Parmi l’élite des jeunes rénovateurs qui péroraient chez madame Gérard, j’avais remarqué un garçon assez beau, fort content de soi, et à qui l’ambition sortait par les yeux et la bouche, dès qu’il se trouvait en présence d’un homme influent. Ce monsieur s’était fait présenter à l’oncle Sylvain, et lui avait envoyé, avec les dédicaces les plus batteuses, deux volumes de critique qu’il venait de publier. Entre temps, il m’avait honorée de ses confidences. Je savais que la plus brillante carrière était ouverte à M. Lancelot ; que les lettres, par un chemin de fleurs, le conduiraient à l’arène politique, et qu’il ferait une rapide fortune tout en moralisant la nation. Des gens en place s’intéressaient à lui. À plusieurs reprises, il avait ému la presse. Mais la dignité de son rôle et l’intérêt de son génie lui déconseillaient de mener l’existence errante d’un célibataire. Il rêvait une femme capable de le comprendre, de le servir, de s’associer à son destin et de manœuvrer habilement dans le monde parlementaire. Avant dix ans, lui, Lancelot, serait de l’Académie, et sa femme aurait le plus beau salon littéraire et politique. Bien qu’il ne fût point riche, elle n’aurait point à se repentir de l’avoir épousé ; car il fonderait peut-être un grand journal, à moins qu’il ne devînt ministre. Mais il fallait que cette femme appartînt à la meilleure société, possédât quelque fortune, de la beauté et l’intelligence du monde.

Après quatre ou cinq entretiens de ce genre, je n’ignorai plus rien de l’âme et des projets de M. Lancelot.
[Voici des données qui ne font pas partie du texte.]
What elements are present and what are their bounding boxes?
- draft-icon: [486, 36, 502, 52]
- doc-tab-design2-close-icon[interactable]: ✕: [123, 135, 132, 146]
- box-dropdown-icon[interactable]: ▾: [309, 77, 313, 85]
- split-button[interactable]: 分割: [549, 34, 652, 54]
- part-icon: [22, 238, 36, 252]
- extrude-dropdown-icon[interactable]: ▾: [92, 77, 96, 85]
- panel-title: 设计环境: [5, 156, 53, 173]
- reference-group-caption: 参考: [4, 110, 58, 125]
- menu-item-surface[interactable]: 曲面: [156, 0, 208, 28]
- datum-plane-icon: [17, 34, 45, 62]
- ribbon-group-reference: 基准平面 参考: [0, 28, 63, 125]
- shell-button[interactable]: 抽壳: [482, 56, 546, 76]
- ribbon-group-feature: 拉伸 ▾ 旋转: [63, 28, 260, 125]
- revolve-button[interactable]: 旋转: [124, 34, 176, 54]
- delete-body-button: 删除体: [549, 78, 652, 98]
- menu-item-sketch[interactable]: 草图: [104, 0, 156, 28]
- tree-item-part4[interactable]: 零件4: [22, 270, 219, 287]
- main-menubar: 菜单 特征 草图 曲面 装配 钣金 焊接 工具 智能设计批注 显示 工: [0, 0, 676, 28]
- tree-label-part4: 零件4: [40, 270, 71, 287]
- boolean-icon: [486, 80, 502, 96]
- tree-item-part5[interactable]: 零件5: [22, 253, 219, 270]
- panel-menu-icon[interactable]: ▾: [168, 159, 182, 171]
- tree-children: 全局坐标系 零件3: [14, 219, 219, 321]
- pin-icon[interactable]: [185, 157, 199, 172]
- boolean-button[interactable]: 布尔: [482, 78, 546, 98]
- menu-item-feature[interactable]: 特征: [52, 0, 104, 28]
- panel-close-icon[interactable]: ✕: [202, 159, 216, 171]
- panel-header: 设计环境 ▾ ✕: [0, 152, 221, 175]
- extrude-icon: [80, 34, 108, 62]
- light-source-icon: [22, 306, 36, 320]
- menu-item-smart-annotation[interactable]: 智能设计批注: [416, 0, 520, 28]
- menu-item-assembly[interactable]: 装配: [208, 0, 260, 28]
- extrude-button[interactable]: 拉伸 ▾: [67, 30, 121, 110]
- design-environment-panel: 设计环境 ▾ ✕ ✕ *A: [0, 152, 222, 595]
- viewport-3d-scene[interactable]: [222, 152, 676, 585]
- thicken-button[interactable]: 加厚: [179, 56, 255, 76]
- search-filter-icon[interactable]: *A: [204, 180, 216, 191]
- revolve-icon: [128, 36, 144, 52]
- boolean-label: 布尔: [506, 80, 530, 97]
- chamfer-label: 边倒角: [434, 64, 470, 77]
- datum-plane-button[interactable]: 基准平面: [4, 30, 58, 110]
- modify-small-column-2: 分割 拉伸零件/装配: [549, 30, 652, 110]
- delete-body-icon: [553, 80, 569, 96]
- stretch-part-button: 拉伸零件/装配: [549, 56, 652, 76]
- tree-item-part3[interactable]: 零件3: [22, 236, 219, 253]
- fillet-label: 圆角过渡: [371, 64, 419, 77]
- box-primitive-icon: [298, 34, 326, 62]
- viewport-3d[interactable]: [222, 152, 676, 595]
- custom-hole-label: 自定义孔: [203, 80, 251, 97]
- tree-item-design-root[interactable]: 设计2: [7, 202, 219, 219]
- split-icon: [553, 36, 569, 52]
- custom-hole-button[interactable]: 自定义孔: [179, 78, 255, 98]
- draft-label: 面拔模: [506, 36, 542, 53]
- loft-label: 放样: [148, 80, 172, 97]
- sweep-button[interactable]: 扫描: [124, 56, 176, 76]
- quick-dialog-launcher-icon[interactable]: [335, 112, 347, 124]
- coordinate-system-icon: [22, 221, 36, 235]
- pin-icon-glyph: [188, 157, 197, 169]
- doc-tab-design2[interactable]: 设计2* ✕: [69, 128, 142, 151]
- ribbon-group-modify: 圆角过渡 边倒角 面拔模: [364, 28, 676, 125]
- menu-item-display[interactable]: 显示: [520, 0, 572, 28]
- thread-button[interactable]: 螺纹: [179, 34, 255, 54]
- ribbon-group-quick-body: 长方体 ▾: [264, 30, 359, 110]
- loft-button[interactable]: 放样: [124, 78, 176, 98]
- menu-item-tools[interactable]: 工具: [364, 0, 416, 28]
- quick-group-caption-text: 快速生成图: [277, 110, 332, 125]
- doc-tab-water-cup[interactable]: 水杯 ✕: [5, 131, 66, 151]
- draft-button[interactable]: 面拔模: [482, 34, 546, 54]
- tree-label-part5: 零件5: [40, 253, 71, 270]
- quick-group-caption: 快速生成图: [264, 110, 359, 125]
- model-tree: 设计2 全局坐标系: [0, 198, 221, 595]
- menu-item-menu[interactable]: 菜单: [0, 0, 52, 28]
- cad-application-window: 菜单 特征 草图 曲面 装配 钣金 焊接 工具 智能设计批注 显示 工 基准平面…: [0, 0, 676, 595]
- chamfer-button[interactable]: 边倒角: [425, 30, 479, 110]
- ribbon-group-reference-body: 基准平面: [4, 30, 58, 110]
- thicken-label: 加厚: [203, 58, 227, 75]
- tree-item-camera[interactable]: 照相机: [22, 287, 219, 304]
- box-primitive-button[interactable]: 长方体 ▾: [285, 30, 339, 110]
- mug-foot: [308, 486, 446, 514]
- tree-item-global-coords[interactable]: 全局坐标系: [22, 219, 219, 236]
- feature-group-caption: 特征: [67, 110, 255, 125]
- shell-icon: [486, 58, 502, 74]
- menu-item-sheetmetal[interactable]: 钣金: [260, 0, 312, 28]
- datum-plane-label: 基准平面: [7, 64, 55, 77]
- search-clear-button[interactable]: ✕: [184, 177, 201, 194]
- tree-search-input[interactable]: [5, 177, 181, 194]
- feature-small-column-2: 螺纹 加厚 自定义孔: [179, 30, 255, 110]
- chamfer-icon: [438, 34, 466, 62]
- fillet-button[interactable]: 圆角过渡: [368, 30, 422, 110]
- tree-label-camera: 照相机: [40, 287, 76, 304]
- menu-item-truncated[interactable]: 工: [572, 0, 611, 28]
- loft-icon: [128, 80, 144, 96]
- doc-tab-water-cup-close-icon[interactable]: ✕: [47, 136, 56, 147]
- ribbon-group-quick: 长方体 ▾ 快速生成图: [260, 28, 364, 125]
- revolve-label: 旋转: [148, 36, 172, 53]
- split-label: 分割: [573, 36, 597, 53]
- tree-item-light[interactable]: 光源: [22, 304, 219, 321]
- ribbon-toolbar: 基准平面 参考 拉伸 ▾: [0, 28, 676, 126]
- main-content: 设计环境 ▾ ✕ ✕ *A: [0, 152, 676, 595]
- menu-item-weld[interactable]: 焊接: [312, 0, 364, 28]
Évidemment, je lui apparaissais comme l’élue capable d’aider au triomphe de ses ambitions, et ces discours, cet empressement annonçaient une proche demande en mariage.



MONSIEUR LANCELOT.

Je gardai une contenance énigmatique, heureuse d’étudier sur le vif ce type du moderne ambitieux, futur héros de Parlement, tout gonflé déjà d’éloquence creuse. Je lus les deux livres où je trouvai d’adroites mosaïques d’idées dans le mastic d’un style parfaitement impersonnel. Tout ignorante que j’étais, je me rendis compte que M. Lancelot ne m’avait point menti, sa souple médiocrité lui assurant une belle carrière dans une société que toute forte individualité épouvante.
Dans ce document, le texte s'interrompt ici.